*What you need to do:* Taking the line with "Коммуникационная техника/Компоненты и системы" as the first and the line with "EN EL MEMA..." as the last, set down exactly every line in that range from the entries below, and no more.

::::::

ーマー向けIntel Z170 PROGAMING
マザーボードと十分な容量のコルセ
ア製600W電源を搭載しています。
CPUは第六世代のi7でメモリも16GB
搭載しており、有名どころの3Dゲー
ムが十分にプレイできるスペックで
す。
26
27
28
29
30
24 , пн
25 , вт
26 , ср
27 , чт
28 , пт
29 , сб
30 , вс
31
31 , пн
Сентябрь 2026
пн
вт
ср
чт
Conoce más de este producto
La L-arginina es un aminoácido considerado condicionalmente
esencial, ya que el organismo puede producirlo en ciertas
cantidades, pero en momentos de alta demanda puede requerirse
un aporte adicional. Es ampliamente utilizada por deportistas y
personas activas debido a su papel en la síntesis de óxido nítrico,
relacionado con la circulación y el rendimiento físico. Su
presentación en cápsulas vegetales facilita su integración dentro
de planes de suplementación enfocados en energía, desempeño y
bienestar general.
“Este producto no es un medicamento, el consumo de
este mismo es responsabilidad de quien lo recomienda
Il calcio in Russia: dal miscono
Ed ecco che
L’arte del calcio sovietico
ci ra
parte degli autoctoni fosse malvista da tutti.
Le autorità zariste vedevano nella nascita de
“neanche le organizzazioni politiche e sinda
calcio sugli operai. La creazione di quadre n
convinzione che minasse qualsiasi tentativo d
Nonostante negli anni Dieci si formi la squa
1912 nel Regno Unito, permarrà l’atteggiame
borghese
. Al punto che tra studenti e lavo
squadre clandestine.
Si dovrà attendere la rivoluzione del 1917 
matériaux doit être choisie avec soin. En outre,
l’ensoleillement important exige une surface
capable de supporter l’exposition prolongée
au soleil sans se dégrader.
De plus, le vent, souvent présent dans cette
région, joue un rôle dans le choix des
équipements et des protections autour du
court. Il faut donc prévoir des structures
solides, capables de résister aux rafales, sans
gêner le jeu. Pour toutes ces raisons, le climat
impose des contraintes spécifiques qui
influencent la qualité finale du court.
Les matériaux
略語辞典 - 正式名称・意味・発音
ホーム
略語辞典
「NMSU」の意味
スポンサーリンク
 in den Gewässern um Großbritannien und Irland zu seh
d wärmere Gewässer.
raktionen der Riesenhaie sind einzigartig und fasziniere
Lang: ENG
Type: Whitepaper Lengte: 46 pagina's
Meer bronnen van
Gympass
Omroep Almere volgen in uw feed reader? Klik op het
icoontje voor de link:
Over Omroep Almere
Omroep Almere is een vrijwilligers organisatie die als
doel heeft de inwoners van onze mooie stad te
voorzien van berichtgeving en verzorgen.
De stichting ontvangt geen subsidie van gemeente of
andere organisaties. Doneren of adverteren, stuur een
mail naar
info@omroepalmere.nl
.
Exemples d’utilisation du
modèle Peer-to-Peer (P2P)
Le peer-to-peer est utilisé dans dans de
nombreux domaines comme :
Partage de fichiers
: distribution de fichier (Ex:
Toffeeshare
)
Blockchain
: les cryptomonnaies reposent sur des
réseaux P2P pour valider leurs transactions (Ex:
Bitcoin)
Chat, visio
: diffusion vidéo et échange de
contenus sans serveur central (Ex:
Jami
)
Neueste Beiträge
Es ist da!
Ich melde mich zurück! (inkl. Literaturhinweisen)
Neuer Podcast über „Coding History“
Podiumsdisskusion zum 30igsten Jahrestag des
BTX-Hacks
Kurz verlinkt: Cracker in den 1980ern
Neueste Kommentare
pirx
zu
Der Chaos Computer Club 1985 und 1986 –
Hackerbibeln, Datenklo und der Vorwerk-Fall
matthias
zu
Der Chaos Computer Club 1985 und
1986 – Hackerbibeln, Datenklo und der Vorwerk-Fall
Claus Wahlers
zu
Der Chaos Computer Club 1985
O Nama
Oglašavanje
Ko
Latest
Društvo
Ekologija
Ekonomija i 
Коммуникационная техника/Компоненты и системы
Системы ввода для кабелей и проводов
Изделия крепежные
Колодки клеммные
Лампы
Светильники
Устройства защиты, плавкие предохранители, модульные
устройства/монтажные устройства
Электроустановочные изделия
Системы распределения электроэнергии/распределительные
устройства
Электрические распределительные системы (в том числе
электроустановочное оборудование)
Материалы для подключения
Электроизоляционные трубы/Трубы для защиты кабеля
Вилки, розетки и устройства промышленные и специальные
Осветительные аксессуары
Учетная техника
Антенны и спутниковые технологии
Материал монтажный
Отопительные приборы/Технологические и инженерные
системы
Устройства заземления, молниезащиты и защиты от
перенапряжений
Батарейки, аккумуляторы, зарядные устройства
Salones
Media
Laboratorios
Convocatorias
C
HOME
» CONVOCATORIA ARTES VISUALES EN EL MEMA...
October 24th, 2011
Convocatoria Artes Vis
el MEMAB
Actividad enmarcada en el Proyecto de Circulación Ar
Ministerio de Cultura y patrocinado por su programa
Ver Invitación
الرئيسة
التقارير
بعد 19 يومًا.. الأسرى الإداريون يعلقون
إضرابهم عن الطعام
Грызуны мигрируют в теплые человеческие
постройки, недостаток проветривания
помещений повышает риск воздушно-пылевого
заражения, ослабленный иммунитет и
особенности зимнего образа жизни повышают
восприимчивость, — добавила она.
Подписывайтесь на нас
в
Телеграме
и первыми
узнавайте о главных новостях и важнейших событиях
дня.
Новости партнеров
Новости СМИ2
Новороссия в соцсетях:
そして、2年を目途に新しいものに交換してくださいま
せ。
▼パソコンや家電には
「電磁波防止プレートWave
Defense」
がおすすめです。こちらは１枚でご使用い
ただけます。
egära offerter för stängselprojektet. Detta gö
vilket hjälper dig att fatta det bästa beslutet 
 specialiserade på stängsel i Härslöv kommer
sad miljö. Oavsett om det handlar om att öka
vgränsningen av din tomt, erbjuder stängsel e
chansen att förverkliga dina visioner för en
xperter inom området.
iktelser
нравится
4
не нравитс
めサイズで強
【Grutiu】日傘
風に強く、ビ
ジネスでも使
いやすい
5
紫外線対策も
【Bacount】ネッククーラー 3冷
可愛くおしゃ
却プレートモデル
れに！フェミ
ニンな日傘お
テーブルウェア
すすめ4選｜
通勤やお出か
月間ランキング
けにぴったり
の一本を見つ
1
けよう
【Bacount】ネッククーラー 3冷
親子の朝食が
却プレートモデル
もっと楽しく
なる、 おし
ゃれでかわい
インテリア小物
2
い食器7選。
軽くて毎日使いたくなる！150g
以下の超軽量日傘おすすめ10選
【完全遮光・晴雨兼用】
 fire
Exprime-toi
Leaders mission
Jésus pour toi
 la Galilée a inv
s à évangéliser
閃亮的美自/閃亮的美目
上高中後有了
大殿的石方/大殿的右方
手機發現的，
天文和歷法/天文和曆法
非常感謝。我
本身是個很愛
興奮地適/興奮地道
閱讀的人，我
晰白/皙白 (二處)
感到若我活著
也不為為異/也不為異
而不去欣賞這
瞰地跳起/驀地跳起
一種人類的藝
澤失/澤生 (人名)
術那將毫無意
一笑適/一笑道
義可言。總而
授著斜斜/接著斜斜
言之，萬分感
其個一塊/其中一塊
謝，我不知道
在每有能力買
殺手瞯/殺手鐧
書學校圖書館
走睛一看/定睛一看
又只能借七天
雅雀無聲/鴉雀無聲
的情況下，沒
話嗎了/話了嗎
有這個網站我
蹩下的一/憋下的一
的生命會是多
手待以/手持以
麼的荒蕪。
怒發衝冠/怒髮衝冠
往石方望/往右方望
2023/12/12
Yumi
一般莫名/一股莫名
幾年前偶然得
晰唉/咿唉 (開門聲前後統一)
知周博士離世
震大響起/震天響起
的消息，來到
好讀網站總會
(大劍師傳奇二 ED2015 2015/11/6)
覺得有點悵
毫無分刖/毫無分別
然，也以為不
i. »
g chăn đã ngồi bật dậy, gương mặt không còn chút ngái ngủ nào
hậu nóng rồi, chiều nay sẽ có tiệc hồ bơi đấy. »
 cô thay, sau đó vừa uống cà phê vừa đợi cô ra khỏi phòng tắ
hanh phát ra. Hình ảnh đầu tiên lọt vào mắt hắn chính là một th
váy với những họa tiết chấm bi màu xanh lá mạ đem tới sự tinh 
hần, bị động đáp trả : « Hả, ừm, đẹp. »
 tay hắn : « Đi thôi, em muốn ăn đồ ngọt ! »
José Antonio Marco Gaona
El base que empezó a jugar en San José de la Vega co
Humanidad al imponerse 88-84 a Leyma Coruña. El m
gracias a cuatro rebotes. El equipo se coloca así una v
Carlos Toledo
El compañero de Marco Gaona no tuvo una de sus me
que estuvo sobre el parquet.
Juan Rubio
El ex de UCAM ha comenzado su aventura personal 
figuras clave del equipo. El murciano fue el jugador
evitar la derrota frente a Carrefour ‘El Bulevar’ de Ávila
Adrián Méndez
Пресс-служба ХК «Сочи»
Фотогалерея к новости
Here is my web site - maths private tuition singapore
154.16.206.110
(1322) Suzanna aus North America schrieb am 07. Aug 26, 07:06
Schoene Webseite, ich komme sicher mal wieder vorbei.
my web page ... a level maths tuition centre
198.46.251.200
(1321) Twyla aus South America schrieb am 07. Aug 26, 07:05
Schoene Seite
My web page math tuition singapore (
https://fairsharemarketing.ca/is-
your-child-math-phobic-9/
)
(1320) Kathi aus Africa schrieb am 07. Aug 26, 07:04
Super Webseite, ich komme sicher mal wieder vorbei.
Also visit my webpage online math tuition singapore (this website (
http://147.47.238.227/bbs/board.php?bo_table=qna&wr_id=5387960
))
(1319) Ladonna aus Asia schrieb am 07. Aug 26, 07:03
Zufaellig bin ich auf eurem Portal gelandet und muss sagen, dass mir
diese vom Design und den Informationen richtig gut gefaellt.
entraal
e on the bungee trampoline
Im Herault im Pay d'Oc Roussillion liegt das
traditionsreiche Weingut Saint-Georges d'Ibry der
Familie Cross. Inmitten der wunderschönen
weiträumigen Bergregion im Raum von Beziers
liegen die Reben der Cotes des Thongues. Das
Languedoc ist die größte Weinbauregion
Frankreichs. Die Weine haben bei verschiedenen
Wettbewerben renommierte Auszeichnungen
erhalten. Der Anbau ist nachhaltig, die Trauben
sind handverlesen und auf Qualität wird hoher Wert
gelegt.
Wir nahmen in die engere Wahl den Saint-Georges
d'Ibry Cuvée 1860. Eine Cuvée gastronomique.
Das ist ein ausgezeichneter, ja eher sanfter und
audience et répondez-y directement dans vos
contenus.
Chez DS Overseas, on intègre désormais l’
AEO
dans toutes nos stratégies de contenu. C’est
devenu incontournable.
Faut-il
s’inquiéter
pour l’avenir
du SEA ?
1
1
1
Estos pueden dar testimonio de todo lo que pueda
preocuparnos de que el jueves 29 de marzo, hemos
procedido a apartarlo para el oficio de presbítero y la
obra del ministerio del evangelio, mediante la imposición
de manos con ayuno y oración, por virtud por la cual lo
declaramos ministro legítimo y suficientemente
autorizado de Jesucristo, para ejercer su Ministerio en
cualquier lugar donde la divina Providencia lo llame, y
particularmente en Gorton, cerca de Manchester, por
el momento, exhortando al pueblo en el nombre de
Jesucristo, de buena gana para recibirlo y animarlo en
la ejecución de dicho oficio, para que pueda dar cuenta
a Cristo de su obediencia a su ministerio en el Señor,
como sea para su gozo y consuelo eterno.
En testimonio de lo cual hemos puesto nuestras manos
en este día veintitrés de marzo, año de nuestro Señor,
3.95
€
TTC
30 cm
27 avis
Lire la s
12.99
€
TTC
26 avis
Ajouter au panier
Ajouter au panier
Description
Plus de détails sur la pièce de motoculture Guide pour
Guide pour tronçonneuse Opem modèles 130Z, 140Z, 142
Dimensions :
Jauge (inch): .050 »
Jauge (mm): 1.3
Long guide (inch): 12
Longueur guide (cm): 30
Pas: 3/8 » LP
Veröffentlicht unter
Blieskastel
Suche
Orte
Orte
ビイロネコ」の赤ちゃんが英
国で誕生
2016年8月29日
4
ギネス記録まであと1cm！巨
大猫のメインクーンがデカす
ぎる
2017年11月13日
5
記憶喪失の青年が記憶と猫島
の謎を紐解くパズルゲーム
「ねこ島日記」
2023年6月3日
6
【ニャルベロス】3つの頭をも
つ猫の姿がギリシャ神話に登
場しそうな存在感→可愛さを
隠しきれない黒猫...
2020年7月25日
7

::::::

*Exercise response:*
Коммуникационная техника/Компоненты и системы
Системы ввода для кабелей и проводов
Изделия крепежные
Колодки клеммные
Лампы
Светильники
Устройства защиты, плавкие предохранители, модульные
устройства/монтажные устройства
Электроустановочные изделия
Системы распределения электроэнергии/распределительные
устройства
Электрические распределительные системы (в том числе
электроустановочное оборудование)
Материалы для подключения
Электроизоляционные трубы/Трубы для защиты кабеля
Вилки, розетки и устройства промышленные и специальные
Осветительные аксессуары
Учетная техника
Антенны и спутниковые технологии
Материал монтажный
Отопительные приборы/Технологические и инженерные
системы
Устройства заземления, молниезащиты и защиты от
перенапряжений
Батарейки, аккумуляторы, зарядные устройства
Salones
Media
Laboratorios
Convocatorias
C
HOME
» CONVOCATORIA ARTES VISUALES EN EL MEMA...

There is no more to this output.